The GitHub Repository Analyzer is a Gradio-powered application designed to analyze the software architecture of any GitHub repository. The analysis is powered by models deployed on Azure OpenAI.

### **Features**

✅ User-Friendly Interface – Provide a GitHub repository URL and receive a structured architectural analysis.

✅ Codebase Parsing – Automatically converts the repository's code into a structured format for analysis.

✅ LLM-Powered Analysis – Uses Azure OpenAI models to generate insights into the repository’s software architecture.

✅ Markdown Output – Presents the analysis in a clear, well-formatted markdown format.

### **How to Use**

1️⃣ Start the Tool – Run the provided code in your Google Colab notebook to launch the GitHub Repository Analyzer.

2️⃣ Enter Repository URL – Input the GitHub repository URL into the text box.

3️⃣ Submit Your Query – Click the "Submit" button. The agent will clone the repository, analyze its structure, and generate an architectural breakdown.

4️⃣ Review the Output – The structured markdown analysis will be displayed in the output field.

### **Handling Errors & Limitations**

🚨 Repository Size Limitation – Due to prompt size constraints, very large repositories may cause errors. If the repository is too big, the LLM might not be able to process the full codebase, leading to incomplete analysis or failures. Consider analyzing a smaller repository or breaking the analysis into smaller parts.

🚨 Other Errors – If you encounter an issue (e.g., cloning failures or API timeouts), verify your environment variables and try again with a different repository.

### **Adding Environment Variables**

Define the following environment variables in the secrets section of your Google Colab notebook:

🔑 OPENAI_API_KEY – Your Azure OpenAI API key.

🔗 AZURE_OPENAI_ENDPOINT – Your Azure OpenAI deployment endpoint URL.

📌 DEPLOYMENT_NAME – The name of your Azure OpenAI deployment.

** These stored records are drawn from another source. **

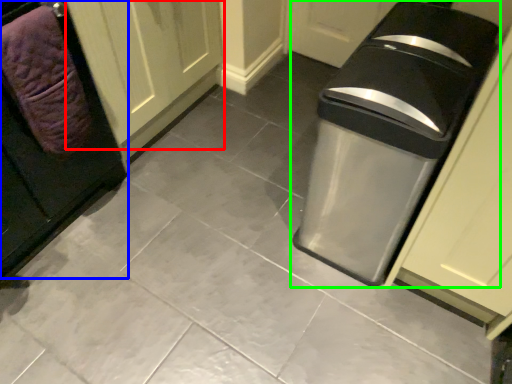 Question: Considering the real-world distances, which object is farthest from door (highlighted by a red box)? cabinetry (highlighted by a blue box) or waste container (highlighted by a green box)?

Choices:
 (A) cabinetry
 (B) waste container

Answer: (B) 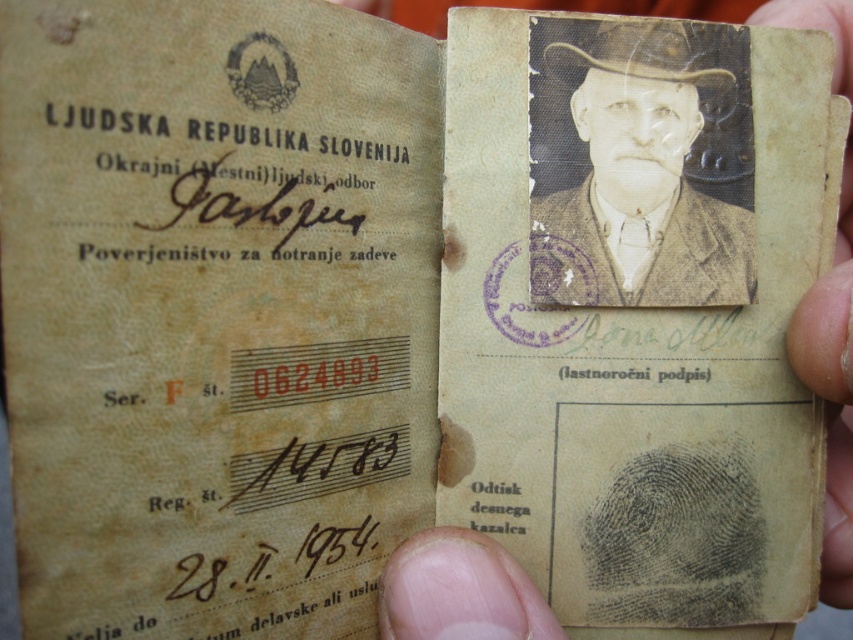 Can you confirm if black textured hat at upper center is taller than flesh-toned skin at lower right?

No.

Is black textured hat at upper center to the left of flesh-toned skin at lower right from the viewer's perspective?

Indeed, black textured hat at upper center is positioned on the left side of flesh-toned skin at lower right.

This screenshot has height=640, width=853. Find the location of `black textured hat at upper center`. black textured hat at upper center is located at coordinates (640, 163). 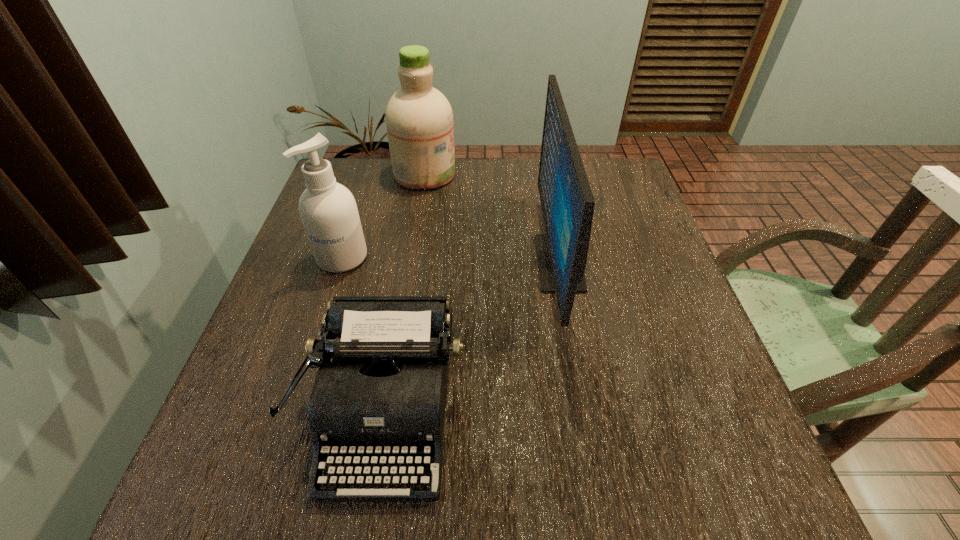 In order to click on free region at the right edge of the desktop in this screenshot , I will do `click(651, 237)`.

The width and height of the screenshot is (960, 540). Find the location of `free space at the far right corner`. free space at the far right corner is located at coordinates (629, 197).

I want to click on blank space at the near right corner of the desktop, so tap(673, 488).

The image size is (960, 540). What are the coordinates of `vacant area between the shortest object and the right cleansing agent` in the screenshot? It's located at click(405, 294).

Find the location of a particular element. free space between the typewriter and the computer monitor is located at coordinates (472, 338).

Find the location of a particular element. This screenshot has width=960, height=540. free space between the shortest object and the farthest object is located at coordinates (405, 294).

The height and width of the screenshot is (540, 960). Find the location of `blank region between the right cleansing agent and the shortest object`. blank region between the right cleansing agent and the shortest object is located at coordinates (405, 294).

I want to click on unoccupied area between the shortest object and the rightmost object, so click(x=472, y=338).

Locate an element on the screen. This screenshot has height=540, width=960. free spot between the farthest object and the shortest object is located at coordinates (405, 294).

This screenshot has width=960, height=540. What are the coordinates of `empty space between the shortest object and the right cleansing agent` in the screenshot? It's located at (405, 294). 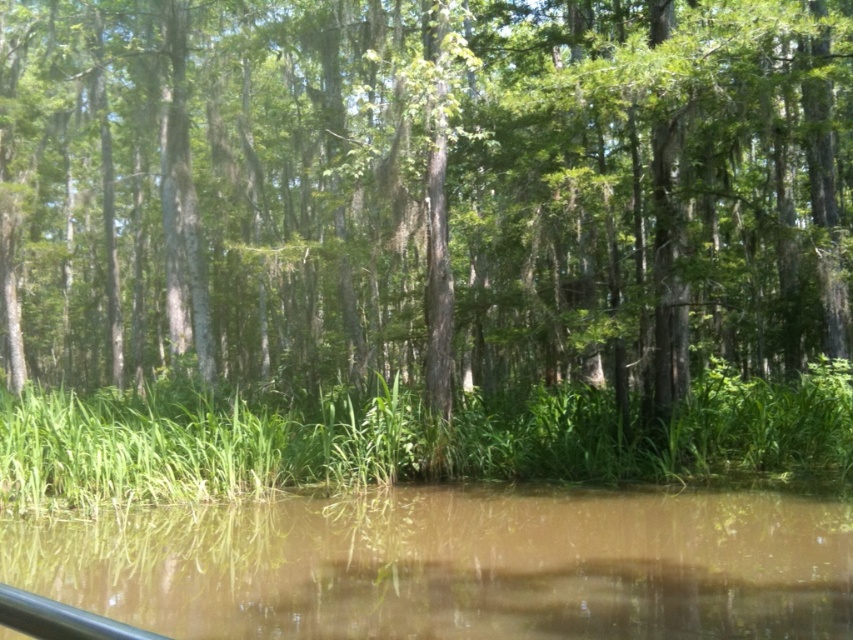 You are on a boat navigating through a swamp. You notice a green matte tree at center and a black rubber rail at lower left. Which object would appear closer to you from the boat?

The green matte tree at center appears closer to you because it is larger in size compared to the black rubber rail at lower left, indicating it is nearer due to perspective.

You are navigating a small boat through the swamp and notice two points marked on your map. The first point is at coordinate point(97, 253) and the second is at point(282, 627). According to the image, which point is closer to the dense forest of tall trees in the background?

Point(97, 253) is behind point(282, 627), so it is closer to the dense forest of tall trees in the background. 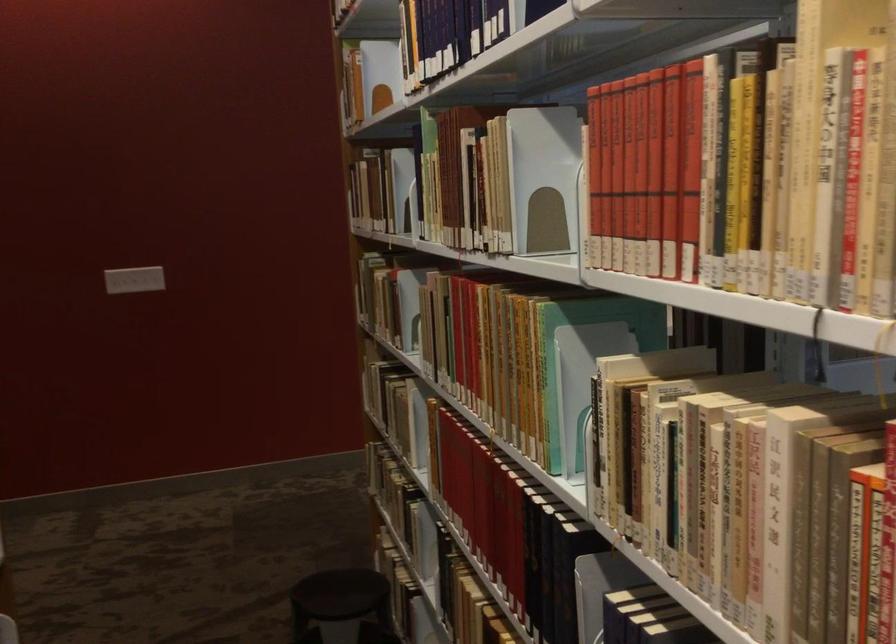 Image resolution: width=896 pixels, height=644 pixels. In order to click on red book in this screenshot , I will do `click(633, 172)`. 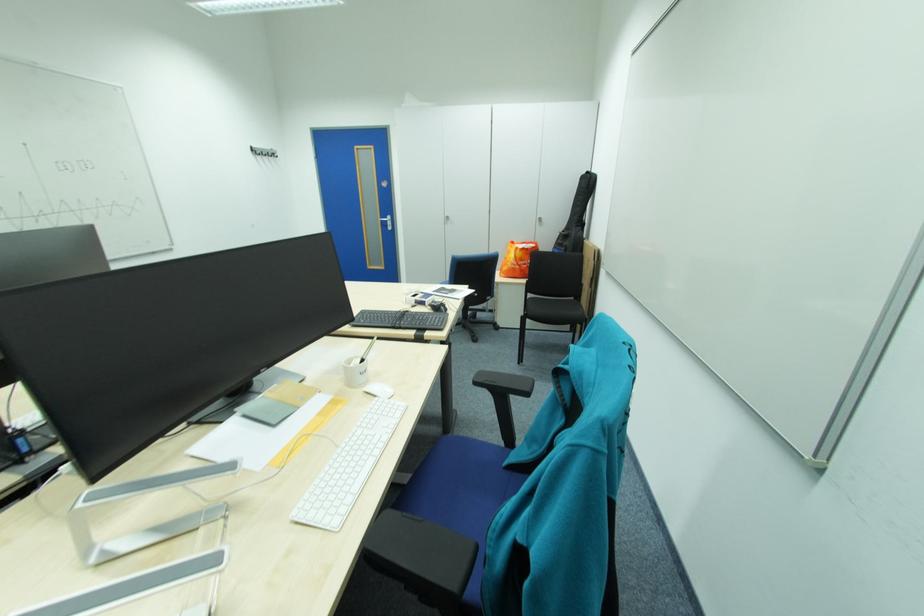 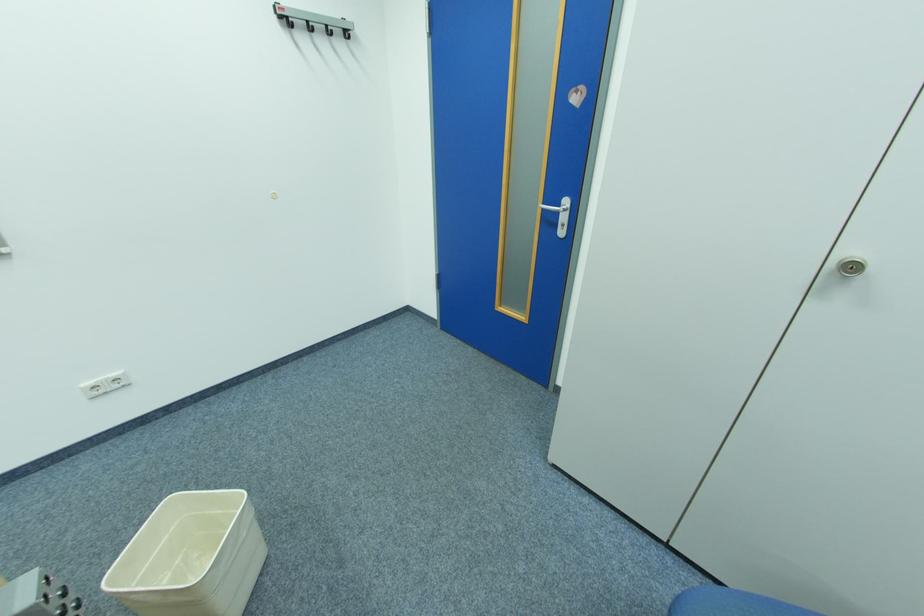 Locate, in the second image, the point that corresponds to (390,221) in the first image.

(552, 209) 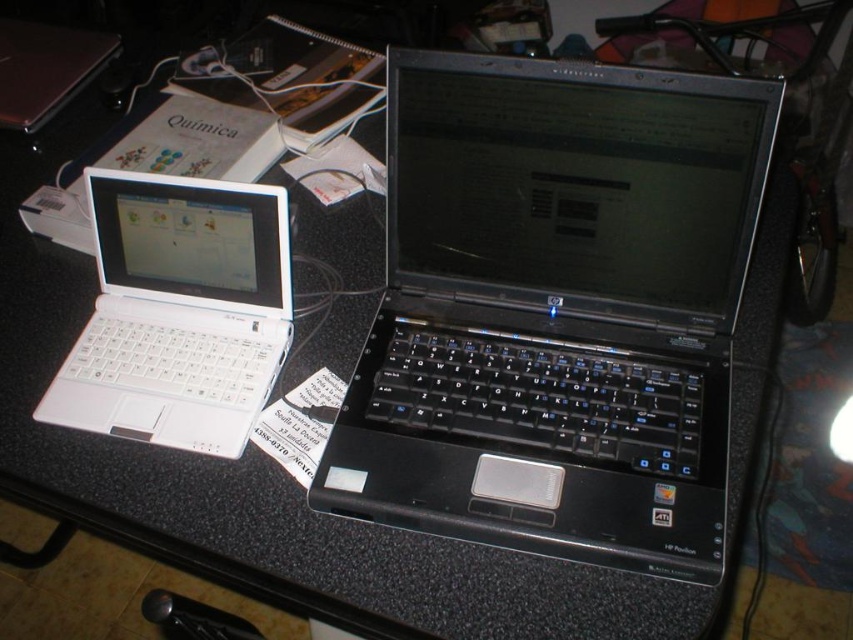 Question: Among these points, which one is nearest to the camera?

Choices:
 (A) (670, 164)
 (B) (231, 349)

Answer: (A)

Question: Does black plastic laptop at center lie behind white matte laptop at left?

Choices:
 (A) yes
 (B) no

Answer: (B)

Question: Which of the following is the closest to the observer?

Choices:
 (A) white matte laptop at left
 (B) black plastic laptop at center
 (C) white plastic laptop at left

Answer: (B)

Question: Does black plastic laptop at center have a larger size compared to white matte laptop at left?

Choices:
 (A) yes
 (B) no

Answer: (A)

Question: Can you confirm if black plastic laptop at center is bigger than white plastic laptop at left?

Choices:
 (A) yes
 (B) no

Answer: (A)

Question: Which of the following is the farthest from the observer?

Choices:
 (A) (277, 202)
 (B) (103, 51)

Answer: (B)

⚙️ OPENAI_API_TYPE – The API type (for this notebook, it is "azure").

📅 OPENAI_API_VERSION – The Azure OpenAI API version.

By setting up these environment variables, you ensure seamless integration and functionality of the GitHub Repository Analyzer CrewAI Agent.


In [2]:
#@title Install libraries

%%capture
!pip install py-llm-core llm-components gitpython gradio


In [3]:
#@title Import modules

import os
import tempfile
from pathlib import Path
from textwrap import fill
from dataclasses import dataclass
from google.colab import userdata
from typing import List
import gradio as gr
from git import Repo
import json
# map_codebase_to_text converts a codebase directory into structured markdown text.
from llm_components.loaders.code_base import map_codebase_to_text
# Import AzureOpenAIAssistant from py-llm-core.
from llm_core.assistants import AzureOpenAIAssistant


In [10]:
#@title Set env vatiables

# Set Azure OpenAI configuration
os.environ['AZURE_OPENAI_API_KEY'] = userdata.get('OPENAI_API_KEY')
os.environ['MODEL_NAME'] = userdata.get('DEPLOYMENT_NAME')
os.environ['AZURE_OPENAI_API_TYPE'] = userdata.get('OPENAI_API_TYPE')
os.environ['AZURE_OPENAI_API_VERSION'] = userdata.get('OPENAI_API_VERSION')
os.environ['AZURE_OPENAI_ENDPOINT'] = userdata.get('AZURE_OPENAI_ENDPOINT')


In [11]:
#@title Define helper functions


# -----------------------------
# Data classes definition
# -----------------------------
@dataclass
class LowLevelModule:
    name: str
    description: str

@dataclass
class HighLevelModule:
    name: str
    description: str
    sub_modules: List[LowLevelModule]

@dataclass
class SoftwareArchitecture:
    # System prompt and main prompt templates.
    system_prompt: str = "You are a software architect"
    prompt: str = (
        "Code base:\n{code_base}\n----\n\n"
        "Analyze this code base and carefully write a description of the software architecture."
    )
    name: str = ""
    description: str = ""
    modules: List[HighLevelModule] = None

    def to_markdown(self) -> str:
        lines = [
            f"# {self.name}\n\n",
            f"{fill(self.description, width=60)}\n\n",
        ]
        if self.modules:
            for module in self.modules:
                lines.append(f"## {module.name}\n\n")
                lines.append(f"**Description:** {fill(module.description, width=60)}\n\n")
                lines.append("### Sub-modules\n\n")
                for sub_module in module.sub_modules:
                    lines.append(f"**{sub_module.name}**\n\n")
                    lines.append(f"{fill(sub_module.description, width=60)}\n\n")
        return "".join(lines)

# -----------------------------
# Utility Functions
# -----------------------------
def clone_repository(repo_url: str, clone_dir: Path):
    """
    Clone the given GitHub repository URL into the specified directory.
    """
    Repo.clone_from(repo_url, str(clone_dir), depth=1)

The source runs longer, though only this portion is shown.